*Exercise brief:*
Your answer must hold only the lines below from the line containing "delle stalle). In" through the line containing "differenziale e dello", each reproduced exactly.

*Material for this exercise:*
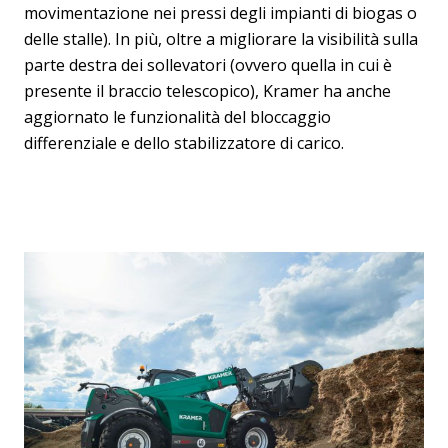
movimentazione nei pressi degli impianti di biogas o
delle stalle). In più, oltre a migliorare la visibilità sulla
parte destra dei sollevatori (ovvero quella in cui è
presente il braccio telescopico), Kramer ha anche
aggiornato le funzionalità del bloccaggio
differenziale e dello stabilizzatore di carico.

==

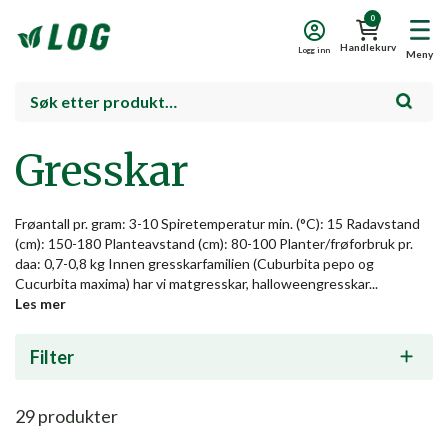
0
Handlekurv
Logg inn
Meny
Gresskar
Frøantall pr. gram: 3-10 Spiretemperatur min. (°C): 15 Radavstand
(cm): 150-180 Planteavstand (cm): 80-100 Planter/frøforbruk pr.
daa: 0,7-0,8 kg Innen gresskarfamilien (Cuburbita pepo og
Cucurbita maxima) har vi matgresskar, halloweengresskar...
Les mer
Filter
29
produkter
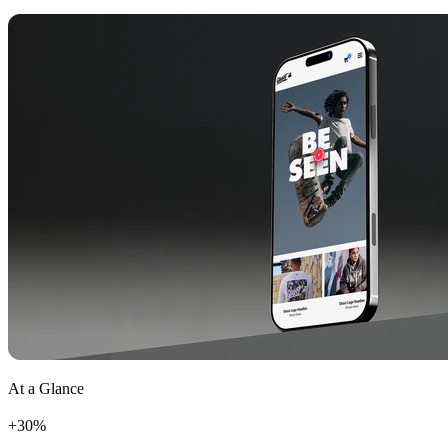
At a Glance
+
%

*Exercise solution:*
delle stalle). In più, oltre a migliorare la visibilità sulla
parte destra dei sollevatori (ovvero quella in cui è
presente il braccio telescopico), Kramer ha anche
aggiornato le funzionalità del bloccaggio
differenziale e dello stabilizzatore di carico.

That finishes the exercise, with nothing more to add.